With the impact of globalization, increasing flows of social, economic and political relations have begun to redefine the state borders which causes the rising of new border identities. By this redefinition process, European Union (EU)'s external wall forming the boundaries with the neighbourhood countries have also begun to be rebuilt at local and regional level. Throughout this process, new frontier identities are formed with a degree of permeability where the state’s security policies act as the prior issue in the international relations.
Border permeability, that contains grey values varying from closeness to full openness, defines the degree of permeability according to the size, shape and direction of the flows. Dynamic feature of the flows converts border space into a subject of continuous social, economic and political movement. In such places, actors leading the flows appear as the basic elements of permeability and they can be described as economic, political and socio-cultural agents. At the edge of supranational and national border, actors use networks, which are connected to both local and regional levels, in order to build up cross-border cooperation in different aspects. In this context, border regions transform into a space, where local actors develop methods to overcome the restrictiveness of constraints for the flows among the supranational and the national borders.

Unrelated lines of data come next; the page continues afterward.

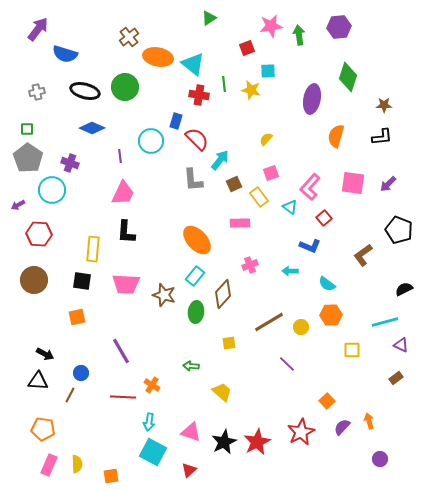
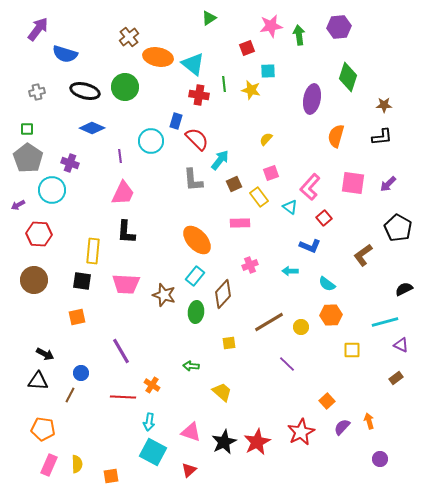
black pentagon at (399, 230): moved 1 px left, 2 px up; rotated 8 degrees clockwise
yellow rectangle at (93, 249): moved 2 px down
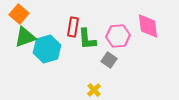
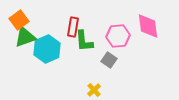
orange square: moved 6 px down; rotated 12 degrees clockwise
green L-shape: moved 3 px left, 2 px down
cyan hexagon: rotated 8 degrees counterclockwise
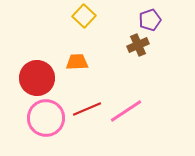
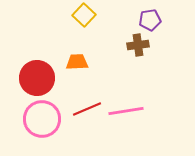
yellow square: moved 1 px up
purple pentagon: rotated 10 degrees clockwise
brown cross: rotated 15 degrees clockwise
pink line: rotated 24 degrees clockwise
pink circle: moved 4 px left, 1 px down
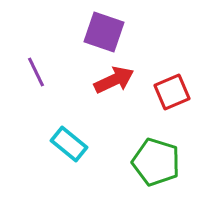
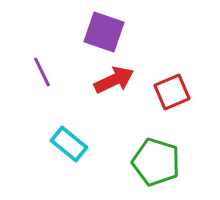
purple line: moved 6 px right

This paper aims to evaluate the permeability between EU supranational border and Turkish national border and to define the new cross-border cooperation formed by the social, economic and political flows of the actors. In this context, the permeability and the new border identity will be assessed through three type of administrative body (supranational, national EU and national non-EU) by using the national and local level data supported by EU cross-border programmes and by in-depth interviews conducted at various actors including national institutions, local organizations and NGOs in Turkey.